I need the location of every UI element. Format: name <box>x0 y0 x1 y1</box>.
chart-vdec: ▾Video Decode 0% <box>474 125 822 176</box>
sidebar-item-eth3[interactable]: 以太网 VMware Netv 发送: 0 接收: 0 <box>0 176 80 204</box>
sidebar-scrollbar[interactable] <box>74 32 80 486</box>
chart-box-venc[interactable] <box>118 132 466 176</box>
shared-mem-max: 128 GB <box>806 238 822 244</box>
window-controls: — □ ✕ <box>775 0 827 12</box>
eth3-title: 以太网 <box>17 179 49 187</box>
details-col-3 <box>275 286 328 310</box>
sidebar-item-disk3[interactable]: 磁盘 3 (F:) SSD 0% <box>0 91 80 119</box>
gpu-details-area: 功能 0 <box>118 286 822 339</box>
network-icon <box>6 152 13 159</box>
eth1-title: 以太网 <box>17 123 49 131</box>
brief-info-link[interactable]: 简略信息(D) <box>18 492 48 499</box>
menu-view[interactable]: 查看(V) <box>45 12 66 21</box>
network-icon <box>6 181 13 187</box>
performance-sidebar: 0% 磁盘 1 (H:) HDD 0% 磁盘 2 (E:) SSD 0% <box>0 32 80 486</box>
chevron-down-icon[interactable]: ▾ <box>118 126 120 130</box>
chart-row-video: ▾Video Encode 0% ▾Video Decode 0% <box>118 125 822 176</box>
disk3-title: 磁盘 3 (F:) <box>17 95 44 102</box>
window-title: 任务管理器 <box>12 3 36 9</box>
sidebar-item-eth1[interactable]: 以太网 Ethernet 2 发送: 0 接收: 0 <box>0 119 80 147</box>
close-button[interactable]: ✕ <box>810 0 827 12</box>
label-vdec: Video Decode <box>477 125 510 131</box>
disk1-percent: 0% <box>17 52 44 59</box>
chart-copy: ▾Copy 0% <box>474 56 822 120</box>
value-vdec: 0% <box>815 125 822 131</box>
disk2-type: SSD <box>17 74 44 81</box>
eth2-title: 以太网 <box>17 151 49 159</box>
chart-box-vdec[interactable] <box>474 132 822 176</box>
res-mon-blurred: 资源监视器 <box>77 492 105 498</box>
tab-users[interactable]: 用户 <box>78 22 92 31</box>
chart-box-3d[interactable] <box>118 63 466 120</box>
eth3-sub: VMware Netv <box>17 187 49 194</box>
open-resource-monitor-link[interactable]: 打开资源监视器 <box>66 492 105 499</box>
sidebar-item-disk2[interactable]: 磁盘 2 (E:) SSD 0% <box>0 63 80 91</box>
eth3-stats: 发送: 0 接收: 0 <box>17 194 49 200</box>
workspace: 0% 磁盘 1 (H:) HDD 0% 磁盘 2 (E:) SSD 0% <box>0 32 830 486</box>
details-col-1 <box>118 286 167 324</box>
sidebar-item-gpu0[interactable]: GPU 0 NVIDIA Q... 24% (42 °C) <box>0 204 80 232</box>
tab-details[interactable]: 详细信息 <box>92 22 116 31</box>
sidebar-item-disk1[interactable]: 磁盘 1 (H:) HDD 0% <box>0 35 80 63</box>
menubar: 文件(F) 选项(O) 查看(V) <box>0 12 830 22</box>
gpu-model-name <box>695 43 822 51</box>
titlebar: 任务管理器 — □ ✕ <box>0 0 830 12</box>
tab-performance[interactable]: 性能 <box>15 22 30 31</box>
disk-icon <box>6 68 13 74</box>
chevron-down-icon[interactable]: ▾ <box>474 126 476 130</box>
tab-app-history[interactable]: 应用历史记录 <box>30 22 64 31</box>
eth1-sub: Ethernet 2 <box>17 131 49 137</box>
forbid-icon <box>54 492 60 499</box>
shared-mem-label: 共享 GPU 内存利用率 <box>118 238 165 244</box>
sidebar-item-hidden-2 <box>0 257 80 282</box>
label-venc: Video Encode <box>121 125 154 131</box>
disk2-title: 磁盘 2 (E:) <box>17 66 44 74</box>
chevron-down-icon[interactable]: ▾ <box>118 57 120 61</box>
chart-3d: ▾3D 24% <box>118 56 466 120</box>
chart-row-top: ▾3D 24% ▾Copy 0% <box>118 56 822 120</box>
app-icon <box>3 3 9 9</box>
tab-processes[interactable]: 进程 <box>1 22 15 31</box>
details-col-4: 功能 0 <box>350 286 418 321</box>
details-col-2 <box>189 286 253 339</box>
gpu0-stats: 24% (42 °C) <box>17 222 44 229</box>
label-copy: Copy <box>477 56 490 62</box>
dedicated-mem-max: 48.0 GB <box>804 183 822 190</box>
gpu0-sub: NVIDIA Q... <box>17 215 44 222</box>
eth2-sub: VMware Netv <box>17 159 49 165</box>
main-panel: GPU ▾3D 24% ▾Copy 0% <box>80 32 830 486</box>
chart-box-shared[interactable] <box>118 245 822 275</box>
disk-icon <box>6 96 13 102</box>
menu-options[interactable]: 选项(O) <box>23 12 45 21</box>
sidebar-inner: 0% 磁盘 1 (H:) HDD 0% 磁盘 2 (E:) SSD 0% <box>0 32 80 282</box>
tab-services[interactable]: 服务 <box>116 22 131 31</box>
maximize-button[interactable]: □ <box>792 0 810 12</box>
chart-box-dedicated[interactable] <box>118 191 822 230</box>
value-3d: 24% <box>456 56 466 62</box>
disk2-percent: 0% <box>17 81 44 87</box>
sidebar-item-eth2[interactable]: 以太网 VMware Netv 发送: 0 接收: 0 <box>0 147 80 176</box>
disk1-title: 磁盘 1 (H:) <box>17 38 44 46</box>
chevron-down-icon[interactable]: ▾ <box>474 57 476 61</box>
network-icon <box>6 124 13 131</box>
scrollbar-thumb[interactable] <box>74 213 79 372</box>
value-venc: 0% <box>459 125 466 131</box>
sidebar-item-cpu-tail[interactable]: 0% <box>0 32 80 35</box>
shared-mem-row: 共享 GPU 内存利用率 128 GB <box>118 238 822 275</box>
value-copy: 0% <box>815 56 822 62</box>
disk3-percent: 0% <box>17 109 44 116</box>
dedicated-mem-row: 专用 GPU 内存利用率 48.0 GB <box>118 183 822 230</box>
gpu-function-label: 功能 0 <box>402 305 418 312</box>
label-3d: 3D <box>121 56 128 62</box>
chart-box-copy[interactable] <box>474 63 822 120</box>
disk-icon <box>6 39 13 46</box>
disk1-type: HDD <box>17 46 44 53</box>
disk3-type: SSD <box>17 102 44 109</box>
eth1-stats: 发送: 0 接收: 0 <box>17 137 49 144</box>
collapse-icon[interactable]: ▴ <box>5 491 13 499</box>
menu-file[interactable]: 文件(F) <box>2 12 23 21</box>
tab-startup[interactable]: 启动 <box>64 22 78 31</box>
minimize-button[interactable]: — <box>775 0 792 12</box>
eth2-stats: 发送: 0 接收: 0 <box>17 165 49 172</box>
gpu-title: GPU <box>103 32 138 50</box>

________________________

*Activity*
Where a line in the material above holds "内存利用率", copy that line.

*Written response*
shared-mem-label: 共享 GPU 内存利用率 <box>118 238 165 244</box>
shared-mem-row: 共享 GPU 内存利用率 128 GB <box>118 238 822 275</box>
dedicated-mem-row: 专用 GPU 内存利用率 48.0 GB <box>118 183 822 230</box>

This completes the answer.